From the first line of the records below, transcribe each line exactly up to and including the one with "Höchstgrenze für frei"; pictures stay out.

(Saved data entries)
━━━━━━━━

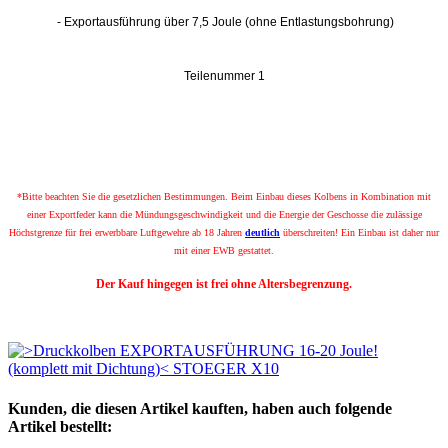
- Exportausführung über 7,5 Joule (ohne Entlastungsbohrung)
Teilenummer 1
*Bitte beachten Sie die gesetzlichen Bestimmungen. Beim Einbau dieses Kolbens in Kombination mit
einer Exportfeder kann die Mündungsgeschwindigkeit und die Energie der Geschosse die zulässige
Höchstgrenze für frei erwerbbare Luftgewehre ab 18 Jahren
deutlich
überschreiten! Ein Einbau ist daher nur
mit einer EWB gestattet.
Der Kauf hingegen ist frei ohne Altersbegrenzung.
Kunden, die diesen Artikel kauften, haben auch folgende
Artikel bestellt:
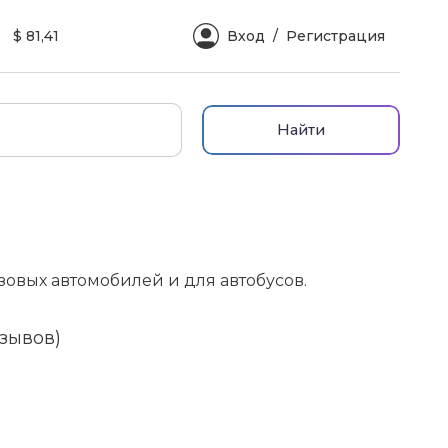
$ 81,41
Вход
Регистрация
Найти
зовых автомобилей и для автобусов.
тзывов)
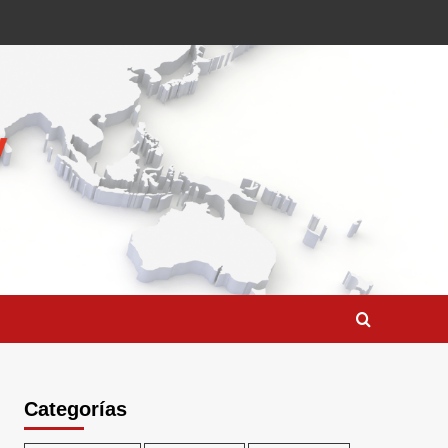
Categorías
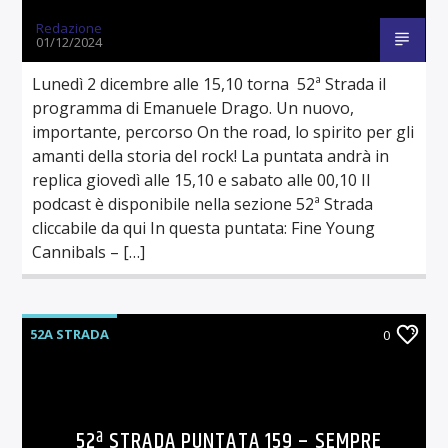
Redazione
01/12/2024
Lunedì 2 dicembre alle 15,10 torna 52ª Strada il
programma di Emanuele Drago. Un nuovo,
importante, percorso On the road, lo spirito per gli
amanti della storia del rock! La puntata andrà in
replica giovedì alle 15,10 e sabato alle 00,10 Il
podcast è disponibile nella sezione 52ª Strada
cliccabile da qui In questa puntata: Fine Young
Cannibals – […]
52A STRADA
0
52ª STRADA PUNTATA 159 – SEMPRE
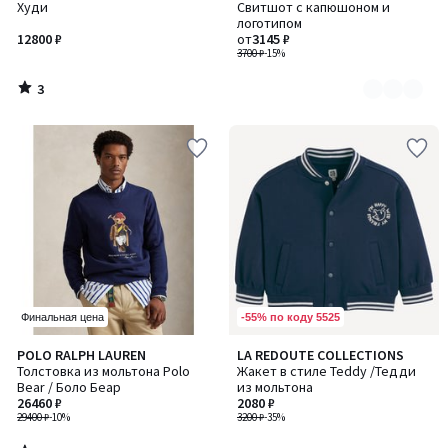
/
Худи
Свитшот с капюшоном и
цветов:
5
логотипом
2
12800 ₽
от
3145 ₽
3700 ₽
-15%
3
/
5
-55% по коду 5525
Финальная цена
5
POLO RALPH LAUREN
LA REDOUTE COLLECTIONS
/
Толстовка из мольтона Polo
Жакет в стиле Teddy /Тедди
5
Bear / Боло Беар
из мольтона
26460 ₽
2080 ₽
29400 ₽
-10%
3200 ₽
-35%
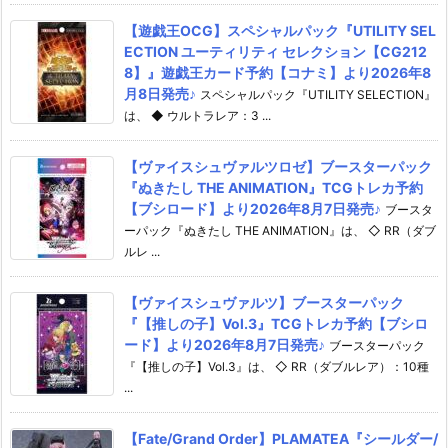
【遊戯王OCG】スペシャルパック『UTILITY SEL
ECTION ユーティリティ セレクション【CG212
8】』遊戯王カード予約【コナミ】より2026年8
月8日発売♪
スペシャルパック『UTILITY SELECTION』
は、 ◆ ウルトラレア：3 ...
【ヴァイスシュヴァルツロゼ】ブースターパック
『ぬきたし THE ANIMATION』TCGトレカ予約
【ブシロード】より2026年8月7日発売♪
ブースタ
ーパック『ぬきたし THE ANIMATION』は、 ◇ RR（ダブ
ルレ ...
【ヴァイスシュヴァルツ】ブースターパック
『【推しの子】Vol.3』TCGトレカ予約【ブシロ
ード】より2026年8月7日発売♪
ブースターパック
『【推しの子】Vol.3』は、 ◇ RR（ダブルレア）：10種
...
【Fate/Grand Order】PLAMATEA『シールダー/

━━━━━━━━

- ANSWER SPACE -
- Exportausführung über 7,5 Joule (ohne Entlastungsbohrung)
Teilenummer 1
*Bitte beachten Sie die gesetzlichen Bestimmungen. Beim Einbau dieses Kolbens in Kombination mit
einer Exportfeder kann die Mündungsgeschwindigkeit und die Energie der Geschosse die zulässige
Höchstgrenze für frei erwerbbare Luftgewehre ab 18 Jahren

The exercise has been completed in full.